Extract Regex position.

Parameters:
See dedicated page for more information.
extractRegExpPosition is a scripted action. Embedded code is accessible and customizable through this tab.
See dedicated page for more information.
The extractRegExpPosition action is used to extract specific patterns from text using regular expressions (regex). This operation is a powerful tool for identifying and isolating structured information embedded within unstructured text, such as invoice numbers, dates, transaction IDs, amounts, or any recurring string patterns.
This action is especially useful in ETL workflows where input data contains messy or irregular strings, and you want to normalize or extract meaningful substrings for further analysis, enrichment, or transformation.
This action scans a selected text column in your dataset and applies a regular expression to each row. When a match is found, the specified portion is extracted and returned as a new column. You can configure the action to either return just the first match it finds or to return all matches found within the string.
The extraction logic is driven by a custom regular expression pattern, allowing highly flexible parsing depending on your use case.

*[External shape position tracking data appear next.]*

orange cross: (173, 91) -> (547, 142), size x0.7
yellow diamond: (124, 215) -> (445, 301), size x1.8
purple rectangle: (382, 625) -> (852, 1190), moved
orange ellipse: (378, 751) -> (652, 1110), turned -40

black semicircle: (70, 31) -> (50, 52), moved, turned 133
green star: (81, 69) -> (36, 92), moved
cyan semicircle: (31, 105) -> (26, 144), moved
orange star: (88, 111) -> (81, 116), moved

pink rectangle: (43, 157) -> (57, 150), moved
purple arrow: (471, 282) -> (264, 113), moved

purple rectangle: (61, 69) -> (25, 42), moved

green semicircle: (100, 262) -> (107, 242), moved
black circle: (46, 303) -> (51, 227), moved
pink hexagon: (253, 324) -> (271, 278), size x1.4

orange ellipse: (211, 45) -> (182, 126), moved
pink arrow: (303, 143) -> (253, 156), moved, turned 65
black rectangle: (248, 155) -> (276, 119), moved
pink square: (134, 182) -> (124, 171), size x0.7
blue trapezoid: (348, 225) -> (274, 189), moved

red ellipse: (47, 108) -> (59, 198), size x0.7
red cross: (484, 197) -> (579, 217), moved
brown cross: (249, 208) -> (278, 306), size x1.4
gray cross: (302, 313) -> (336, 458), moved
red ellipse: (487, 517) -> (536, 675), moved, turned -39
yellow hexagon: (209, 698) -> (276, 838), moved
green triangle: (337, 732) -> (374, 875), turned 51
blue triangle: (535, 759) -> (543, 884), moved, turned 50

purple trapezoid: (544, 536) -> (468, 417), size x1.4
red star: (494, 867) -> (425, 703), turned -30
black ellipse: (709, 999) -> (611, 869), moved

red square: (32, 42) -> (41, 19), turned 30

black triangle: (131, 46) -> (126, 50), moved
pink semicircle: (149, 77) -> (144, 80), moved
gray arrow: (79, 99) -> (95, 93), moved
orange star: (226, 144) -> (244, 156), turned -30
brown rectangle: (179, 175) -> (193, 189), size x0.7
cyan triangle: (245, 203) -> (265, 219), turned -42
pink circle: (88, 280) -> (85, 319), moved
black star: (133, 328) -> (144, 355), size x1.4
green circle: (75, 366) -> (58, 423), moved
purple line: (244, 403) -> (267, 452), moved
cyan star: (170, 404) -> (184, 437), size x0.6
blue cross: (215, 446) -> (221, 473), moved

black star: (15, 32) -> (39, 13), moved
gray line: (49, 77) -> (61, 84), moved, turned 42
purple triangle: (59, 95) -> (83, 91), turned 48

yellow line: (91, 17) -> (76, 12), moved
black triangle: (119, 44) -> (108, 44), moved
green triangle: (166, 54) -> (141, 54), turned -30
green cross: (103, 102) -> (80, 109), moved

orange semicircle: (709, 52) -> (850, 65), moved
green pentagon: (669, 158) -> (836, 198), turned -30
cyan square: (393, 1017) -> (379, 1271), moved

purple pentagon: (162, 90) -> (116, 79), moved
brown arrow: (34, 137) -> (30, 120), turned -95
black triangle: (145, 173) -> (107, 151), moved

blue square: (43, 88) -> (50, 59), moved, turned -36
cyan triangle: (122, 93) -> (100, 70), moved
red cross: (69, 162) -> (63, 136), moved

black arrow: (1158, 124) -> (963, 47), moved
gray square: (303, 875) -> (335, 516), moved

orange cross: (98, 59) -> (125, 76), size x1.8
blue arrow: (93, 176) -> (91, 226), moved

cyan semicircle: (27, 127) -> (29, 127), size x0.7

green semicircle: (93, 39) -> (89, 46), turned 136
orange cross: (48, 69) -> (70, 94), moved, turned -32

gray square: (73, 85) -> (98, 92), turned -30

For example, extracting invoice numbers, numeric amounts, or tagged metadata from email or log content becomes easy and repeatable.
There is also an option to activate capturing groups. When enabled, the action will only return the contents of the parentheses groups inside the regex pattern rather than the entire match. This is particularly helpful when your pattern includes multiple components but you are only interested in one part of the match.
You can configure the following:
These parameters give you full control over the pattern matching behavior and ensure the extracted data can be easily integrated into downstream processing.
The output of this action is a new column added to the input table (or returned as a new table, depending on pipeline setup), containing the extracted match or matches. If operating in "first item found" mode, each row will have a single matched value. If in "all items found" mode, rows may contain multiple values or repeated entries.
For example, if the regular expression is configured to match digit sequences in the format \b\d+\b and the input text is "Invoice 1234 paid on 2024-06-01", the output will include values like 1234 and 2024.
Imagine you are processing a table of financial transactions, emails, or scanned invoice text, and you need to extract references like invoice numbers or payment amounts. With extractRegExpPosition, you can configure a pattern to target just the digit blocks or phrases of interest, store them in a new column, and use this clean, structured data for aggregation, validation, or reporting.
Another use case is log file analysis, where you extract timestamps, error codes, or IP addresses from raw log entries to feed into anomaly detection or monitoring dashboards.
This action is highly flexible and can be used as a precursor to filtering, grouping, or joining tables based on extracted information.